TPD had 12 police officers stationed on Fourth Avenue in front of O’Malleys Bar and Grill, but fans dispersed in a calm manner and no violence took place, in contrast to the riots following the national championship games in 1997 and 2001.
Rachel Eisenstadt, a UA alumna, was on Fourth Avenue at the time the game ended. Eisenstadt said she felt the police presence was excessive.
“People are smart enough to know what not to do in situations like this,” Eisenstadt said.
The scene on Fourth Avenue was more muted than University Boulevard, which spiraled into chaos when those attempting to leave the bars and restaurants were ordered by police on motorcycles to vacate the area.
Fans began gathering in the middle of the street and on the streetcar platform, refusing to leave. Riot police formed a line across University Boulevard and declared the gathering to be an unlawful assembly.

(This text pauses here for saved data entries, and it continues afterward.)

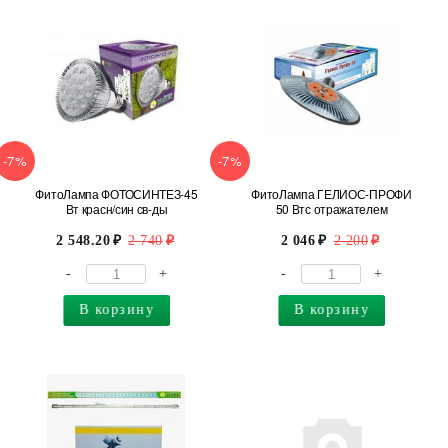
-7%
-7%
ФитоЛампа ФОТОСИНТЕЗ-45
ФитоЛампа ГЕЛИОС-ПРОФИ
Вт красн/син св-ды
50 Втс отражателем
2 548.20
2 740
2 046
2 200
-
+
-
+
В корзину
В корзину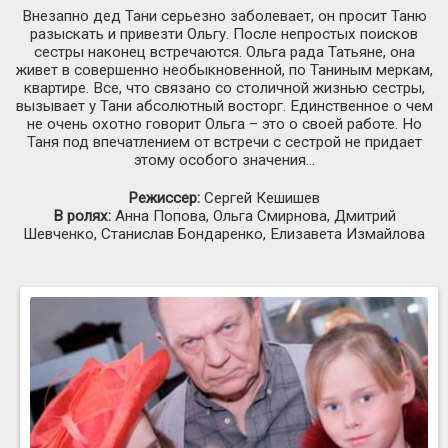
Внезапно дед Тани серьезно заболевает, он просит Таню
разыскать и привезти Ольгу. После непростых поисков
сестры наконец встречаются. Ольга рада Татьяне, она
живет в совершенно необыкновенной, по Таниным меркам,
квартире. Все, что связано со столичной жизнью сестры,
вызывает у Тани абсолютный восторг. Единственное о чем
не очень охотно говорит Ольга – это о своей работе. Но
Таня под впечатлением от встречи с сестрой не придает
этому особого значения…
Режиссер:
Сергей Кешишев
В ролях:
Анна Попова, Ольга Смирнова, Дмитрий
Шевченко, Станислав Бондаренко, Елизавета Измайлова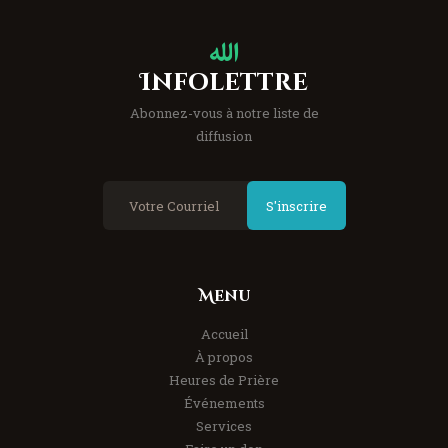
Infolettre
Abonnez-vous à notre liste de
diffusion
S'inscrire
Menu
Accueil
À propos
Heures de Prière
Événements
Services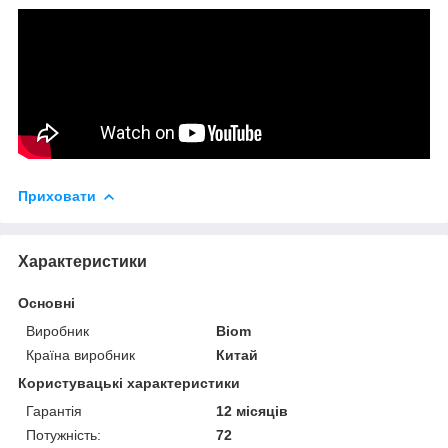
Приховати
Характеристики
Основні
Виробник
Biom
Країна виробник
Китай
Користувацькі характеристики
Гарантія
12 місяців
Потужність:
72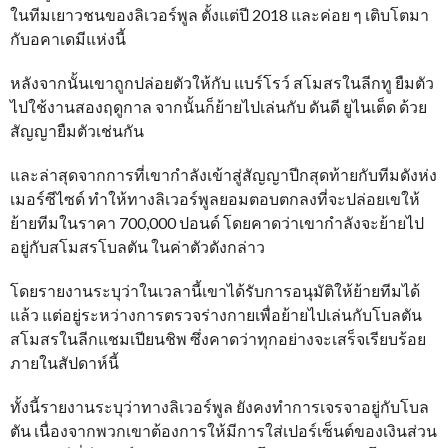
ในทีมเยาวชนของลิเวอร์พูล ตั้งแต่ปี 2018 และค่อย ๆ เติบโตมา
กับอคาเดมีแห่งนี้
หลังจากนั้นเขาถูกปล่อยตัวให้กับ แบร์โรว์ สโมสรในลีกทู ยืมตัว
ไปใช้งานสองฤดูกาล จากนั้นก็ย้ายไปเล่นกับ ดันดี ยูไนเต็ด ด้วย
สัญญายืมตัวเช่นกัน
และล่าสุดจากการที่เขากำลังเข้าสู่สัญญาปีกสุดท้ายกับทีมดังห่ง
เมอร์ซีไซด์ ทำให้ทางลิเวอร์พูลยอมตอบตกลงที่จะปล่อยเขให้
ย้ายทีมในราคา 700,000 ปอนด์ โดยคาดว่าเขากำลังจะย้ายไป
อยู่กับสโมสรโบลตัน ในค่าตัวดังกล่าว
โดยรายงานระบุว่าในเวลานี้เขาได้รับการอนุมัติให้ย้ายทีมได้
แล้ว แต่อยู่ระหว่างการตรวจร่างกายเพื่อย้ายไปเล่นกับโบลตัน
สโมสรในลีกแชมเปียนชิพ ซึ่งคาดว่าทุกอย่างจะเสร็จเรียบร้อย
ภายในสัปดาห์นี้
ทั้งนี้รายงานระบุว่าทางลิเวอร์พูล ยังคงทำการเจรจาอยู่กับโบล
ตัน เนื่องจากพวกเขาต้องการให้มีการใส่เปอร์เซ็นต์ของเงินส่วน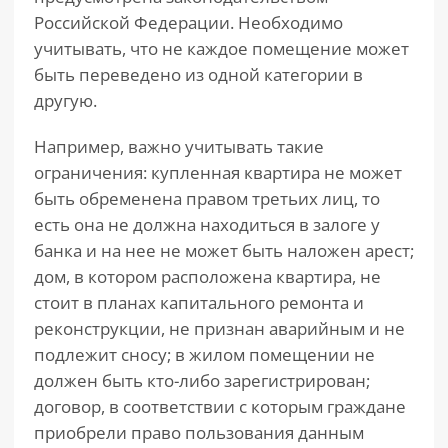
Российской Федерации. Необходимо
учитывать, что не каждое помещение может
быть переведено из одной категории в
другую.
Например, важно учитывать такие
ограничения: купленная квартира не может
быть обременена правом третьих лиц, то
есть она не должна находиться в залоге у
банка и на нее не может быть наложен арест;
дом, в котором расположена квартира, не
стоит в планах капитального ремонта и
реконструкции, не признан аварийным и не
подлежит сносу; в жилом помещении не
должен быть кто-либо зарегистрирован;
договор, в соответствии с которым граждане
приобрели право пользования данным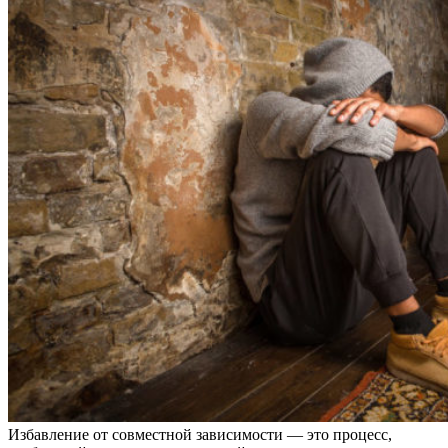
Избавление от совместной зависимости — это процесс,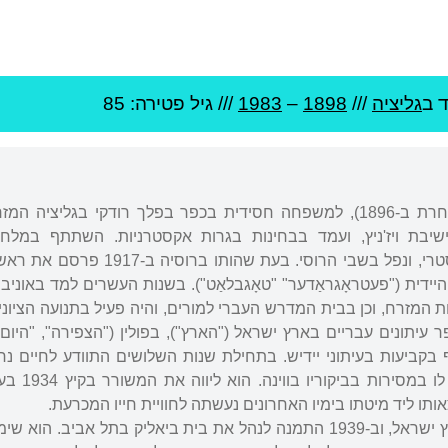
 ב
גליציה
///
1898
–
1983
/// גיל
פטירה: 85
נולד ב-1898 (ולפי גרסה אחרת ב-1896), למשפחה חסידית בכפר בפלך רודקי בגליציה
שיבת ויז'ניץ, ועמד בבחינות בגרות אקסטרניות. השתתף במלח
הראשונה כחייל בצבא האוסטרי, ונפל בשבי הרוסי. בעת שהות
היידית ("פעטראָגראַדער" "טאָגבלאַט"). בשנות העשרים למד באוניב
עיתונים עבריים בארץ ישראל ("הארץ"), בפולין ("הצפירה", "היום"
בקביעות בעיתוני יידיש. בתחילת שנות השלושים התוודע לחיים נחמ
וטרח הרבה לשמשו ולסייע
ותו ליד מיטתו בימיו האחרונים נעשתה לחוויית חייו המכרעת.
ב-1938 עלה אונגרפלד לארץ ישראל, וב-1939 התמנה לנהל את בית ביאליק בתל אביב.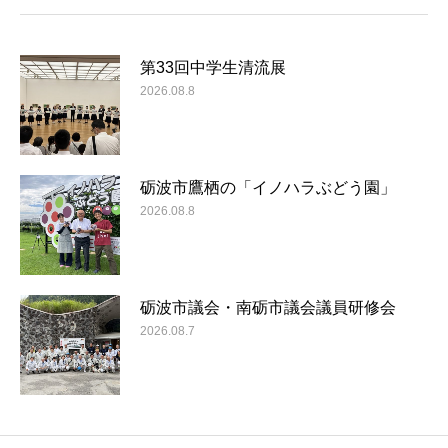
第33回中学生清流展
2026.08.8
砺波市鷹栖の「イノハラぶどう園」
2026.08.8
砺波市議会・南砺市議会議員研修会
2026.08.7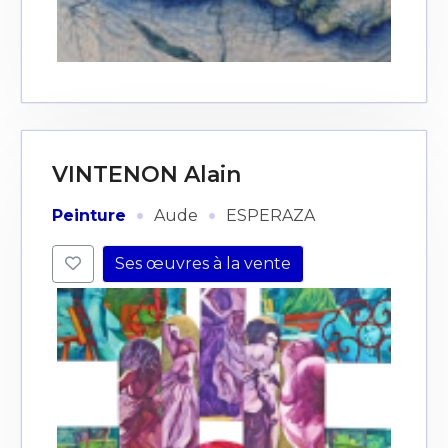
VINTENON Alain
·
·
Peinture
Aude
ESPERAZA
Ses œuvres à la vente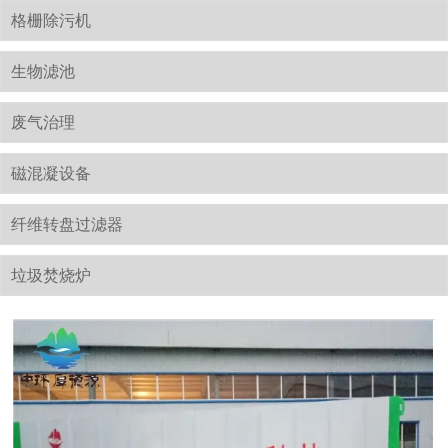
格栅除污机
生物滤池
废气治理
磁混凝设备
纤维转盘过滤器
垃圾焚烧炉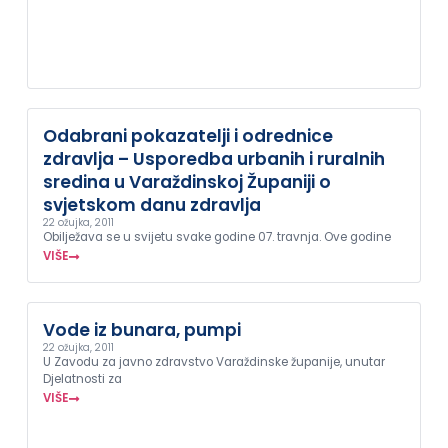
Odabrani pokazatelji i odrednice
zdravlja – Usporedba urbanih i ruralnih
sredina u Varaždinskoj Županiji o
svjetskom danu zdravlja
22 ožujka, 2011
Obilježava se u svijetu svake godine 07. travnja. Ove godine
VIŠE
Vode iz bunara, pumpi
22 ožujka, 2011
U Zavodu za javno zdravstvo Varaždinske županije, unutar
Djelatnosti za
VIŠE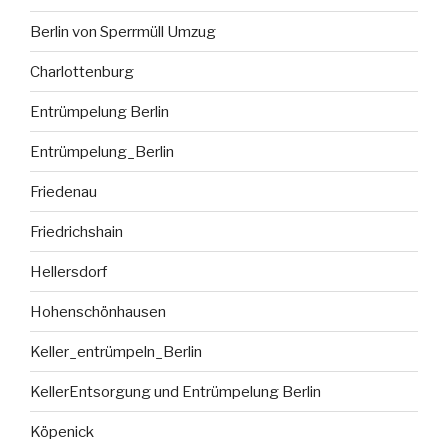
Berlin von Sperrmüll Umzug
Charlottenburg
Entrümpelung Berlin
Entrümpelung_Berlin
Friedenau
Friedrichshain
Hellersdorf
Hohenschönhausen
Keller_entrümpeln_Berlin
KellerEntsorgung und Entrümpelung Berlin
Köpenick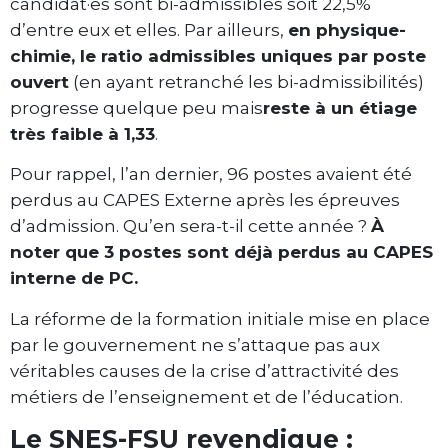
candidat·es sont bi-admissibles soit 22,5%
d’entre eux et elles. Par ailleurs,
en physique-
chimie,
l
e ratio admissibles uniques par poste
ouvert
(en ayant retranché les bi-admissibilités)
progresse quelque peu mais
reste à un étiage
très faible
à
1,33
.
Pour rappel, l’an dernier, 96 postes avaient été
perdus au CAPES Externe après les épreuves
d’admission. Qu’en sera-t-il cette année ?
À
noter que
3 postes sont
déjà
perdus au CAPES
interne
de PC
.
La réforme de la formation initiale mise en place
par le gouvernement ne s’attaque pas aux
véritables causes de la crise d’attractivité des
métiers de l’enseignement et de l’éducation.
Le SNES-FSU revendique :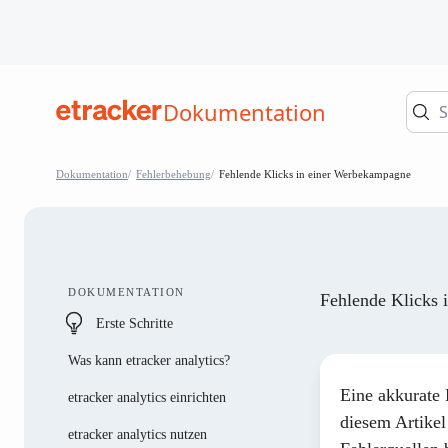
Zum Inhalt springen
Dokumentation
help.etracker.com
Dokumentation
Fehlerbehebung
Fehlende Klicks in einer Werbekampagne
DOKUMENTATION
Fehlende Klicks 
Erste Schritte
Was kann etracker analytics?
Eine akkurate 
etracker analytics einrichten
diesem Artikel
etracker analytics nutzen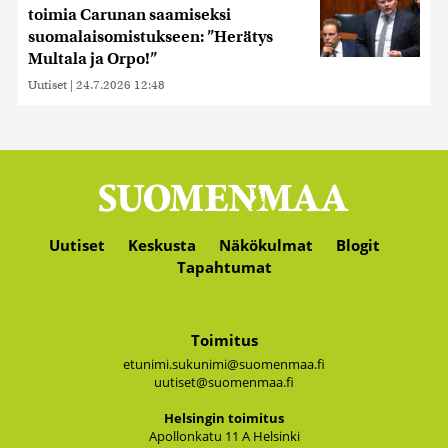
toimia Carunan saamiseksi
suomalaisomistukseen: ”Herätys
Multala ja Orpo!”
Uutiset
|
24.7.2026 12:48
Uutiset
Keskusta
Näkökulmat
Blogit
Tapahtumat
Toimitus
etunimi.sukunimi@suomenmaa.fi
uutiset@suomenmaa.fi
Hel­sin­gin toi­mi­tus
Apol­lon­ka­tu 11 A Hel­sin­ki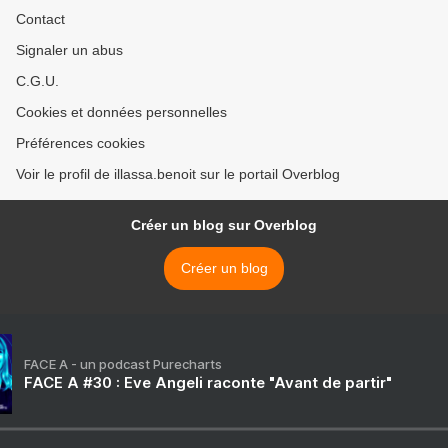
Contact
Signaler un abus
C.G.U.
Cookies et données personnelles
Préférences cookies
Voir le profil de illassa.benoit sur le portail Overblog
Créer un blog sur Overblog
Créer un blog
FACE A - un podcast Purecharts
FACE A #30 : Eve Angeli raconte "Avant de partir"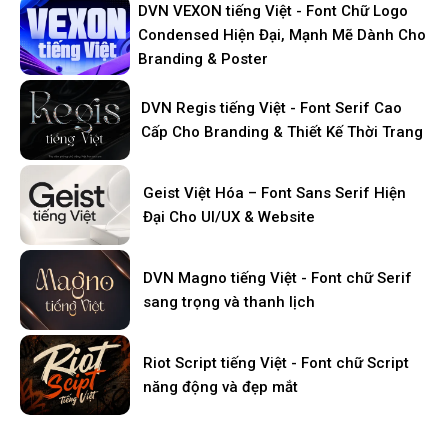
DVN VEXON tiếng Việt - Font Chữ Logo
Condensed Hiện Đại, Mạnh Mẽ Dành Cho
Branding & Poster
DVN Regis tiếng Việt - Font Serif Cao
Cấp Cho Branding & Thiết Kế Thời Trang
Geist Việt Hóa – Font Sans Serif Hiện
Đại Cho UI/UX & Website
DVN Magno tiếng Việt - Font chữ Serif
sang trọng và thanh lịch
Riot Script tiếng Việt - Font chữ Script
năng động và đẹp mắt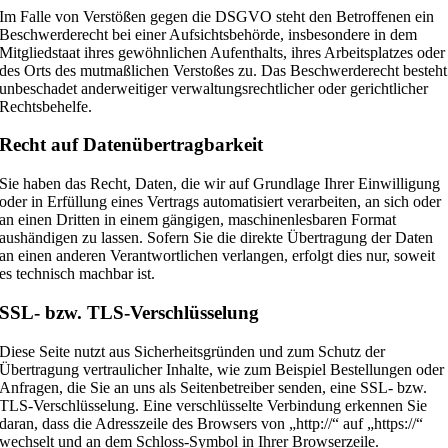
Im Falle von Verstößen gegen die DSGVO steht den Betroffenen ein
Beschwerderecht bei einer Aufsichtsbehörde, insbesondere in dem
Mitgliedstaat ihres gewöhnlichen Aufenthalts, ihres Arbeitsplatzes oder
des Orts des mutmaßlichen Verstoßes zu. Das Beschwerderecht besteht
unbeschadet anderweitiger verwaltungsrechtlicher oder gerichtlicher
Rechtsbehelfe.
Recht auf Daten­übertrag­barkeit
Sie haben das Recht, Daten, die wir auf Grundlage Ihrer Einwilligung
oder in Erfüllung eines Vertrags automatisiert verarbeiten, an sich oder
an einen Dritten in einem gängigen, maschinenlesbaren Format
aushändigen zu lassen. Sofern Sie die direkte Übertragung der Daten
an einen anderen Verantwortlichen verlangen, erfolgt dies nur, soweit
es technisch machbar ist.
SSL- bzw. TLS-Verschlüsselung
Diese Seite nutzt aus Sicherheitsgründen und zum Schutz der
Übertragung vertraulicher Inhalte, wie zum Beispiel Bestellungen oder
Anfragen, die Sie an uns als Seitenbetreiber senden, eine SSL- bzw.
TLS-Verschlüsselung. Eine verschlüsselte Verbindung erkennen Sie
daran, dass die Adresszeile des Browsers von „http://“ auf „https://“
wechselt und an dem Schloss-Symbol in Ihrer Browserzeile.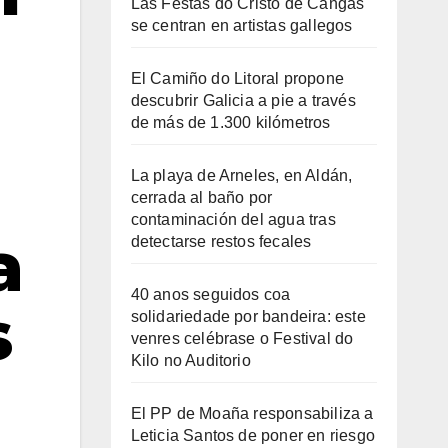
Las Festas do Cristo de Cangas
se centran en artistas gallegos
El Camiño do Litoral propone
descubrir Galicia a pie a través
de más de 1.300 kilómetros
La playa de Arneles, en Aldán,
cerrada al baño por
contaminación del agua tras
a
detectarse restos fecales
40 anos seguidos coa
s
solidariedade por bandeira: este
venres celébrase o Festival do
Kilo no Auditorio
El PP de Moaña responsabiliza a
Leticia Santos de poner en riesgo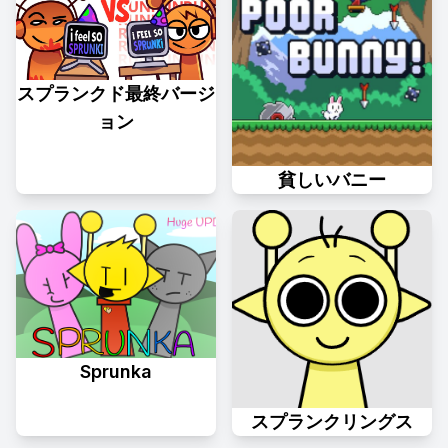
スプランクド最終バージ
ョン
貧しいバニー
Sprunka
スプランクリングス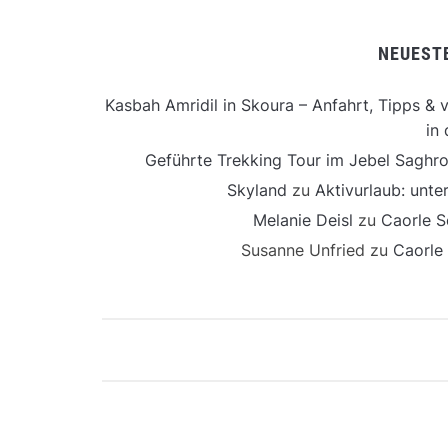
NEUEST
Kasbah Amridil in Skoura – Anfahrt, Tipps & v
in 
Geführte Trekking Tour im Jebel Saghro
Skyland
zu
Aktivurlaub: unt
Melanie Deisl
zu
Caorle S
Susanne Unfried
zu
Caorle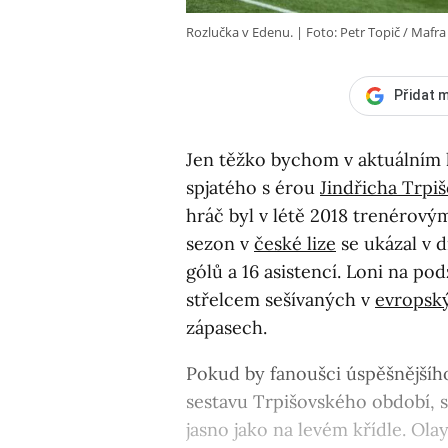
Rozlučka v Edenu.
Foto: Petr Topič / Mafra
Přidat m
Jen těžko bychom v aktuálním k
spjatého s érou
Jindřicha Trpi
hráč byl v létě 2018 trenérov
sezon v
české lize
se ukázal v d
gólů a 16 asistencí. Loni na pod
střelcem sešívaných v
evropsk
zápasech.
Pokud by fanoušci úspěšnějšího
sestavu Trpišovského období, 
jasno jako na levém křídle. Ola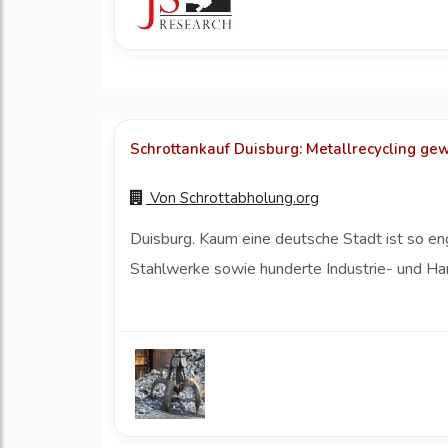
Schrottankauf Duisburg: Metallrecycling gew
Von
Schrottabholung.org
Duisburg. Kaum eine deutsche Stadt ist so eng
Stahlwerke sowie hunderte Industrie- und Ha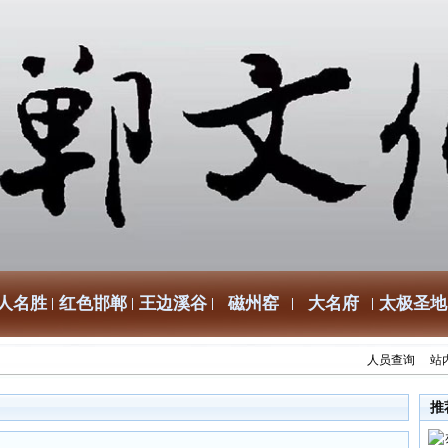
人名胜
红色邯郸
王边溪谷
磁州窑
大名府
太极圣地
人员查询
站
推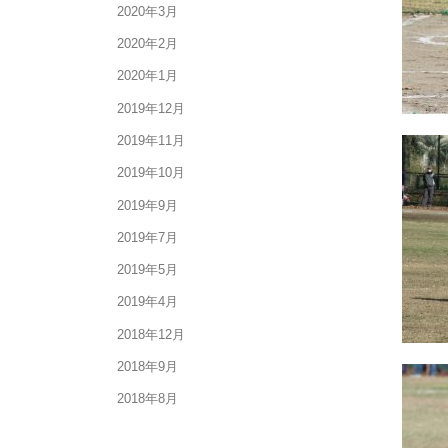
2020年3月
2020年2月
2020年1月
2019年12月
2019年11月
2019年10月
2019年9月
2019年7月
2019年5月
2019年4月
2018年12月
2018年9月
2018年8月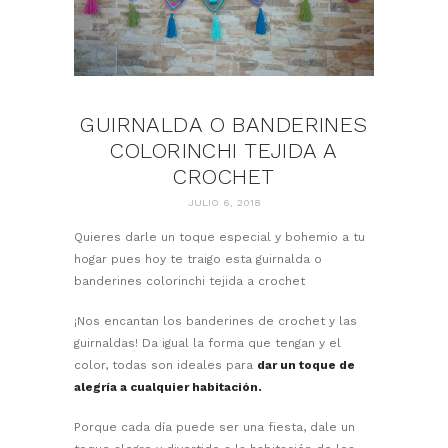
GUIRNALDA O BANDERINES
COLORINCHI TEJIDA A
CROCHET
JULIO 6, 2018
Quieres darle un toque especial y bohemio a tu
hogar pues hoy te traigo esta guirnalda o
banderines colorinchi tejida a crochet
¡Nos encantan los banderines de crochet y las
guirnaldas! Da igual la forma que tengan y el
color, todas son ideales para
dar un toque de
alegría a cualquier habitación.
Porque cada día puede ser una fiesta, dale un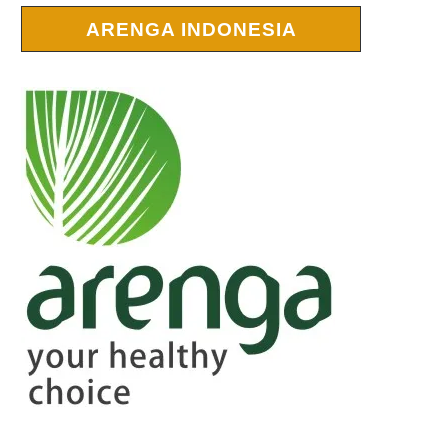
ARENGA INDONESIA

“We gave the dispersal order several times, both in English and Spanish, telling everybody that the street had to be cleared,” Dugan said. “People were still refusing to leave, which at that point becomes a misdemeanor offense.”
Police officers were struck by objects thrown by the crowd, which included beer cans, beer bottles and fireworks such as firecrackers and sparklers. Fans also stretched out along the street, shouted obscenities at officers and slammed their fists against street signs, adding a metallic clang to the already loud atmosphere.
The line of police responded by firing pepper balls, small balls filled with natural pepper oil, into the crowd. Officers also threw pepper canisters, which dispense pepper spray over a large area, at the front of the group of people. One crowd member threw one of the pepper canisters administered by officers back at the line of police.
Students reacted visibly to the pepper spray, coughing and choking on the fumes, some vomiting on the sidewalks due to the chemical.
Dozens of fans and students, including a Daily Wildcat editor, were shot with pepper balls by police, some multiple times. One bystander who was wearing a neck brace was shot with pepper balls once in the arm and four times in the back.
Members of the crowd banded together, chanting, “Fuck Wisconsin” and “Fuck the police.” Fans also shouted at each other not to fall back when the officers began to advance. One voice could be heard yelling over the crowd: “They can’t take us all!”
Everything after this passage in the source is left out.